*EXERCISE AIM:* Every line of the entries below from the one containing "What do you see at coordinates (201, 1125)" to the one containing "Image resolution: width=1163", both ends included, must be written out exactly. No other line belongs in the answer.

Data records
:::

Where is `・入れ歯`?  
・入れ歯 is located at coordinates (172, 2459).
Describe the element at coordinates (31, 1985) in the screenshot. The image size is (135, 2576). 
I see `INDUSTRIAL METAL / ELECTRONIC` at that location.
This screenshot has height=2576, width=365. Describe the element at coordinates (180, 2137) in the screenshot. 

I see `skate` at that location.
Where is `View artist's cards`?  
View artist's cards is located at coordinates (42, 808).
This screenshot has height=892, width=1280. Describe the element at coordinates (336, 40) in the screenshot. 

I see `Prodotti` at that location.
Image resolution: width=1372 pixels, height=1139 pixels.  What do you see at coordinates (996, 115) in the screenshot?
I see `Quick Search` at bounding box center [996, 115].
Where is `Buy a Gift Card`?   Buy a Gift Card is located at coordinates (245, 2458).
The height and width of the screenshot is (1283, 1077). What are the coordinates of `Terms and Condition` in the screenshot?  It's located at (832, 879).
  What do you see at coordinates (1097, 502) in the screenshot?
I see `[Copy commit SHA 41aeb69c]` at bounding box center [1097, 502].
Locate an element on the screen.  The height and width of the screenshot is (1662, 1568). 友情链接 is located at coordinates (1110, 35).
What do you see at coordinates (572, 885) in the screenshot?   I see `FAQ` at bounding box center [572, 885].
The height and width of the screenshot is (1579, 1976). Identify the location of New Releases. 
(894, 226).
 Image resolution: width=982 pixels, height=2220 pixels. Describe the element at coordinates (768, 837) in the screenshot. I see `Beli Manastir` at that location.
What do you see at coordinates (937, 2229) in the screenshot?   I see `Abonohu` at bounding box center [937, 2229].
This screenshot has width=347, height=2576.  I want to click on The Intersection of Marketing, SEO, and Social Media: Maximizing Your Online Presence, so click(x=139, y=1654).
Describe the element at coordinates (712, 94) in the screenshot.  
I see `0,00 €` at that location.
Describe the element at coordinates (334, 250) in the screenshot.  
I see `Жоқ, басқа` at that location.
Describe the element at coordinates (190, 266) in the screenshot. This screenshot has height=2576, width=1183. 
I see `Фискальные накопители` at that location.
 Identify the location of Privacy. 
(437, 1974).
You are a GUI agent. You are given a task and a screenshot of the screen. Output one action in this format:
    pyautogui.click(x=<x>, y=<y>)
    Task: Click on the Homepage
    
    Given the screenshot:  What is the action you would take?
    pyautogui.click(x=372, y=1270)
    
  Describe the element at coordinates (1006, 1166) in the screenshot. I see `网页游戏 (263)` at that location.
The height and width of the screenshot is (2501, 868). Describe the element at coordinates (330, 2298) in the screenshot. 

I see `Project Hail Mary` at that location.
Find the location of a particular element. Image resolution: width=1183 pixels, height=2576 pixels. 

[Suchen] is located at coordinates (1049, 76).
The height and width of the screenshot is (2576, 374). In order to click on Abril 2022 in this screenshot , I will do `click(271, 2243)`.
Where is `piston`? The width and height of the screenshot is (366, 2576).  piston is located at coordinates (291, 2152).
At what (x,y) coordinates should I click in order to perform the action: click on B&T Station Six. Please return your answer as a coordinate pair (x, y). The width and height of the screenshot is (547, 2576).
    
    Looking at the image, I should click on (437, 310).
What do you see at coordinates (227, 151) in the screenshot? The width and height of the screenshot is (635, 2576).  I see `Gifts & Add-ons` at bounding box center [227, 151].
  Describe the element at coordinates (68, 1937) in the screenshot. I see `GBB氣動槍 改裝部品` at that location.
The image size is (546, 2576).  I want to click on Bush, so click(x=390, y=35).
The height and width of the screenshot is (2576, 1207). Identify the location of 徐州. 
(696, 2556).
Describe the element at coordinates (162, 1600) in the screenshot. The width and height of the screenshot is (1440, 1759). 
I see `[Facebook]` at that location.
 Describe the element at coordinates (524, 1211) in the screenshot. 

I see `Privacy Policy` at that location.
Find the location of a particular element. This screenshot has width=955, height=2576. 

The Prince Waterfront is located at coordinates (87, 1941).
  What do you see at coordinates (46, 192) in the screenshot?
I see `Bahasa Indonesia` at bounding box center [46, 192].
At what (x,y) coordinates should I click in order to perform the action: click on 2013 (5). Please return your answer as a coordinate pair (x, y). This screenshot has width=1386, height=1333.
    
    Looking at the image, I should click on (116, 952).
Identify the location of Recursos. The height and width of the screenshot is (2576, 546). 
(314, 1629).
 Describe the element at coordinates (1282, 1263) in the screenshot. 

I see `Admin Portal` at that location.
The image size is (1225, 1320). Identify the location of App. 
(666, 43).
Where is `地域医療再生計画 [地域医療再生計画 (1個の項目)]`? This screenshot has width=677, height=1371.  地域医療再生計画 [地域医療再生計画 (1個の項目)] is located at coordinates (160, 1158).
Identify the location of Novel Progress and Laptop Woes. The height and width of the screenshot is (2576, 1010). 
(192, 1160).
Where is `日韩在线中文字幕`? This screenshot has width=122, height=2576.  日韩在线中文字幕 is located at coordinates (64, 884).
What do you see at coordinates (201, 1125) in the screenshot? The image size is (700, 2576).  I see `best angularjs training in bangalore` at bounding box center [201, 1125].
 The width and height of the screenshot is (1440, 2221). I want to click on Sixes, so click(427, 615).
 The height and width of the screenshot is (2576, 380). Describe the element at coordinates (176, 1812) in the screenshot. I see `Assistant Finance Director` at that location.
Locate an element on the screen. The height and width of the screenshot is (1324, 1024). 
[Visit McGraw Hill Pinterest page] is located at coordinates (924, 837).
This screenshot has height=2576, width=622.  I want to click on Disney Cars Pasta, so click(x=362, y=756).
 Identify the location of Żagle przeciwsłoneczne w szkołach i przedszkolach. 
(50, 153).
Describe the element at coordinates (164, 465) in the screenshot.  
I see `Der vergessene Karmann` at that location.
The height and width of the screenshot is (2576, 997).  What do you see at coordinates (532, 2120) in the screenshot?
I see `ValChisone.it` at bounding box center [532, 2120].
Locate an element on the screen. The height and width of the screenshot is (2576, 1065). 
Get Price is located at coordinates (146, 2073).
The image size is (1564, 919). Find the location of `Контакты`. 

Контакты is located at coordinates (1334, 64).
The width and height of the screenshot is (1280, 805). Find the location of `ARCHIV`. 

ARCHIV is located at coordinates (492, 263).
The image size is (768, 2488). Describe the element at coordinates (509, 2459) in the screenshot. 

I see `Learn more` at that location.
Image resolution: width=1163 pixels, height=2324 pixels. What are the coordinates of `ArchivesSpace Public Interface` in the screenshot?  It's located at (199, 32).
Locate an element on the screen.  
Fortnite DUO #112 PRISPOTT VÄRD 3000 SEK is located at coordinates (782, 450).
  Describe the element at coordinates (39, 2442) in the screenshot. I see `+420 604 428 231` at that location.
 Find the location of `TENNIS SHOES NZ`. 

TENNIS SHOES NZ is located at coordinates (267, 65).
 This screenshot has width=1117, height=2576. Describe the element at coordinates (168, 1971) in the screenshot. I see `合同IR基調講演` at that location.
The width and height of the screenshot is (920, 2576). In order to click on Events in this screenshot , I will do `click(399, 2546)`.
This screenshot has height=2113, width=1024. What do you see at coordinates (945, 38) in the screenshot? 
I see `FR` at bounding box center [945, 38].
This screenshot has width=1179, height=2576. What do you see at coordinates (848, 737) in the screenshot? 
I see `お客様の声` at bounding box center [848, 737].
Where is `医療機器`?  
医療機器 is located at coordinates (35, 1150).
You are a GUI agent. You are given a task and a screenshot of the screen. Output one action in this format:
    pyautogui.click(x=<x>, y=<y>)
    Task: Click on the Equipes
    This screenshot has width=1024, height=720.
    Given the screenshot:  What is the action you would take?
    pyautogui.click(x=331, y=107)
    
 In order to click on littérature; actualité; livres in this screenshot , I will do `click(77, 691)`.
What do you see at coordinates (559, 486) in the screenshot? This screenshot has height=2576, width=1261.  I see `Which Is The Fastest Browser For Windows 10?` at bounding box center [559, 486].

:::

*YOUR SOLUTION:*
What do you see at coordinates (201, 1125) in the screenshot? The image size is (700, 2576).  I see `best angularjs training in bangalore` at bounding box center [201, 1125].
 The width and height of the screenshot is (1440, 2221). I want to click on Sixes, so click(427, 615).
 The height and width of the screenshot is (2576, 380). Describe the element at coordinates (176, 1812) in the screenshot. I see `Assistant Finance Director` at that location.
Locate an element on the screen. The height and width of the screenshot is (1324, 1024). 
[Visit McGraw Hill Pinterest page] is located at coordinates (924, 837).
This screenshot has height=2576, width=622.  I want to click on Disney Cars Pasta, so click(x=362, y=756).
 Identify the location of Żagle przeciwsłoneczne w szkołach i przedszkolach. 
(50, 153).
Describe the element at coordinates (164, 465) in the screenshot.  
I see `Der vergessene Karmann` at that location.
The height and width of the screenshot is (2576, 997).  What do you see at coordinates (532, 2120) in the screenshot?
I see `ValChisone.it` at bounding box center [532, 2120].
Locate an element on the screen. The height and width of the screenshot is (2576, 1065). 
Get Price is located at coordinates (146, 2073).
The image size is (1564, 919). Find the location of `Контакты`. 

Контакты is located at coordinates (1334, 64).
The width and height of the screenshot is (1280, 805). Find the location of `ARCHIV`. 

ARCHIV is located at coordinates (492, 263).
The image size is (768, 2488). Describe the element at coordinates (509, 2459) in the screenshot. 

I see `Learn more` at that location.
Image resolution: width=1163 pixels, height=2324 pixels. What are the coordinates of `ArchivesSpace Public Interface` in the screenshot?  It's located at (199, 32).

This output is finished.